In preparation for my talk at CodeBEAM, I thought I'd give an introductory example of some stateless property-based tests as an introduction to property-based testing.

Fine reading and viewing options

First things first, get yourself a copy of the Property-Based Testing book.

Second, there are a number of blog posts and videos online that talk about property-based testing that are far better resources than I would write. In no particular order:

  1. An introduction to property-based testing (using F#) - I like the approach of an adversarial relationship between the code writer and the test writer. How can the test writer ensure the code writer is properly implementing a function without cheating on the implementation just to get tests to pass?
  2. Code checking automation - John Hughes breaks down testing some SMS processing code using Quickcheck and finding an inconsistency in the spec.
  3. Don't write tests! - John Hughes talks about why testing is hard and how property-based testing can make it easier (and maybe more fun!).
  4. Testing web services with QuickCheck - Using QuickCheck (and stateful property testing) to test web services.
  5. The Hitchhiker's Guide to the Unexpected - Fred Hebert talks about using property testing to test his supervisor hierarchy and how it reacts to failure (see here specifically).

Basically any video where John Hughes or Thomas Arts talk QuickCheck or property-based testing is worth a watch!

PropEr

We use the open source, QuickCheck-inspired, testing tool PropEr to develop our tests.
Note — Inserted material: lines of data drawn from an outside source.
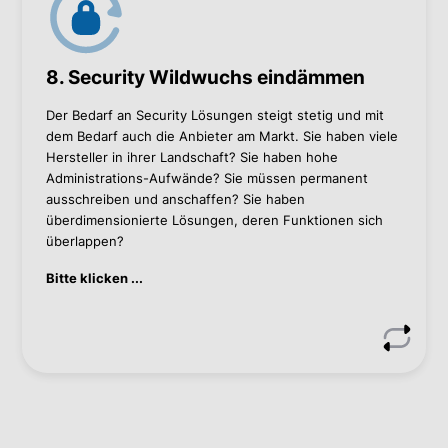
eine fundierte Risikoanalyse, gezielt in relevante
Bereiche zu investieren.
Technologie-Stack konsolidieren: Eine Analyse &
Konsolidierung der Tools (z. B. einheitliche
8. Security Wildwuchs eindämmen
Plattform statt Einzellösungen) senkt Lizenz- und
Administrationskosten.
Der Bedarf an Security Lösungen steigt stetig und mit
dem Bedarf auch die Anbieter am Markt. Sie haben viele
Kontaktieren Sie mich, wenn Sie mehr wissen wollen.
Hersteller in ihrer Landschaft? Sie haben hohe
Administrations-Aufwände? Sie müssen permanent
ausschreiben und anschaffen? Sie haben
Ralf Zlabinger
überdimensionierte Lösungen, deren Funktionen sich
Ralf Zlabinger
überlappen?
+43 1 60 126-387
Bitte klicken ...
r.zlabinger@bacher.eu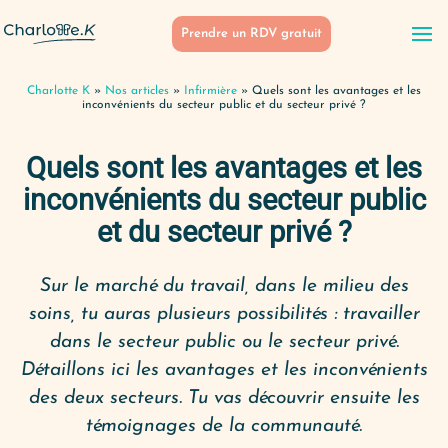
Prendre un RDV gratuit
Charlotte K
»
Nos articles
»
Infirmière
»
Quels sont les avantages et les
inconvénients du secteur public et du secteur privé ?
Quels sont les avantages et les
inconvénients du secteur public
et du secteur privé ?
Sur le marché du travail, dans le milieu des
soins, tu auras plusieurs possibilités : travailler
dans le secteur public ou le secteur privé.
Détaillons ici les avantages et les inconvénients
des deux secteurs. Tu vas découvrir ensuite les
témoignages de la communauté.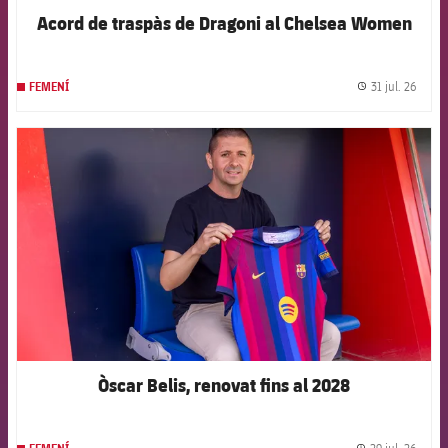
Acord de traspàs de Dragoni al Chelsea Women
31 jul. 26
FEMENÍ
label.
FCB Barcelona badge
Òscar Belis, renovat fins al 2028
29 jul. 26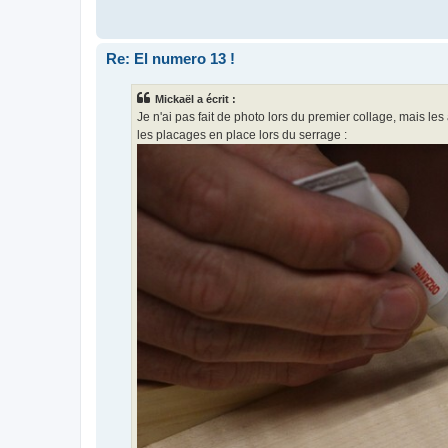
Re: El numero 13 !
Mickaël a écrit :
Je n'ai pas fait de photo lors du premier collage, mais le
les placages en place lors du serrage :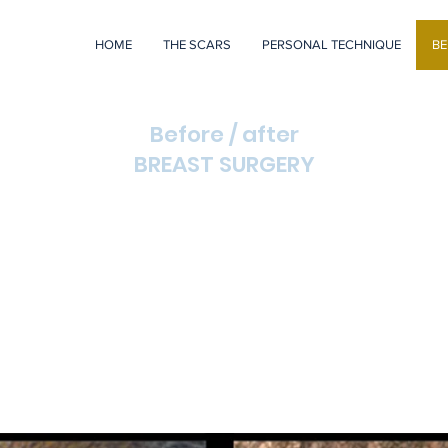
HOME
THE SCARS
PERSONAL TECHNIQUE
BE
Before / after
BREAST SURGERY
What are nasolabial folds?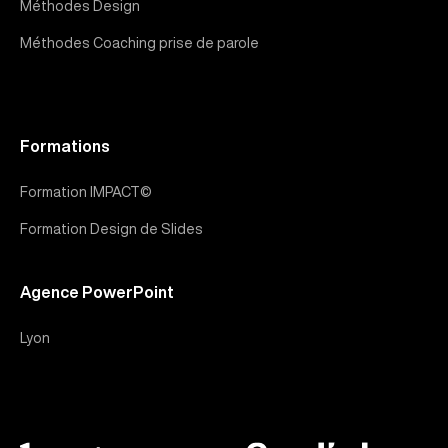
Méthodes Design
Méthodes Coaching prise de parole
Formations
Formation IMPACT©
Formation Design de Slides
Agence PowerPoint
Lyon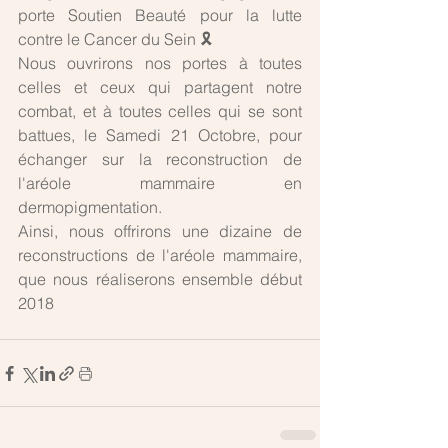
porte Soutien Beauté pour la lutte 
contre le Cancer du Sein 🎗
Nous ouvrirons nos portes à toutes 
celles et ceux qui partagent notre 
combat, et à toutes celles qui se sont 
battues, le Samedi 21 Octobre, pour 
échanger sur la reconstruction de 
l'aréole mammaire en 
dermopigmentation.
Ainsi, nous offrirons une dizaine de 
reconstructions de l'aréole mammaire, 
que nous réaliserons ensemble début 
2018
The homepage for the project has links to tutorials and other helpful information specifically related to using PropEr.

The Code

Briefly, we want to test the higher-level properties of a function instead of explicitly enumerating the inputs and outputs we expect.

Let us consider the function camel_to_snake/1 which takes a Camel case string (such as ThisIsCamelCase) and converts it to Snake case (such as this_is_snake_case).
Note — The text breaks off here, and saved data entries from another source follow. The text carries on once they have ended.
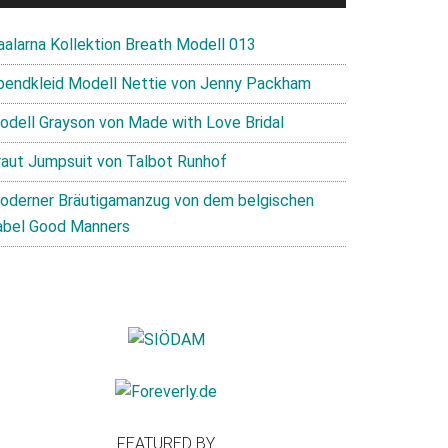
aalarna Kollektion Breath Modell 013
bendkleid Modell Nettie von Jenny Packham
odell Grayson von Made with Love Bridal
raut Jumpsuit von Talbot Runhof
oderner Bräutigamanzug von dem belgischen
abel Good Manners
FEATURED BY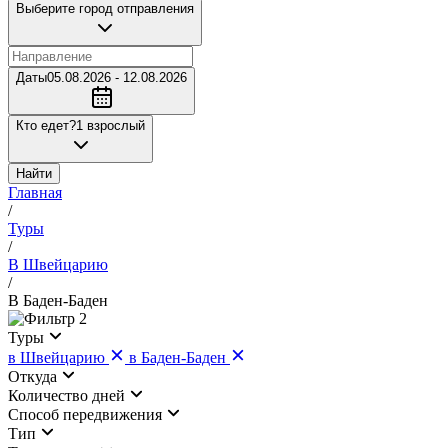
Выберите город отправления
Даты
05.08.2026 - 12.08.2026
Кто едет?
1 взрослый
Найти
Главная
/
Туры
/
В Швейцарию
/
В Баден-Баден
2
Туры
в Швейцарию
в Баден-Баден
Откуда
Количество дней
Cпособ передвижения
Тип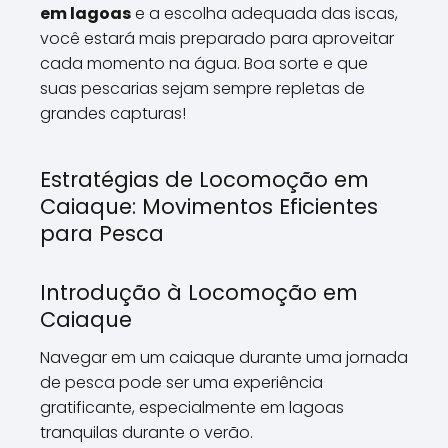
em lagoas
e a escolha adequada das iscas,
você estará mais preparado para aproveitar
cada momento na água. Boa sorte e que
suas pescarias sejam sempre repletas de
grandes capturas!
Estratégias de Locomoção em
Caiaque: Movimentos Eficientes
para Pesca
Introdução à Locomoção em
Caiaque
Navegar em um caiaque durante uma jornada
de pesca pode ser uma experiência
gratificante, especialmente em lagoas
tranquilas durante o verão.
camel_to_snake(<<First, Bin/binary>>) ->
    iolist_to_binary([to_lower_char(First)
		     ,[maybe_camel_to_snake(Char) || <<Char>> <= Bin]
		     ]).

maybe_camel_to_snake(Char) ->
    case is_upper_char(Char) of
	'false' -> Char;
	'true' ->
	    [$_, to_lower_char(Char)]
    end.

is_upper_char(Char) ->
    Char >= $A andalso Char =< $Z.

to_lower_char(Char) when is_integer(Char), $A =< Char, Char =< $Z -> Char + 32;
to_lower_char(Char) -> Char.

Pretty simple implementation - if the character is uppercase, convert it to an underscore and the lowercase version of the character.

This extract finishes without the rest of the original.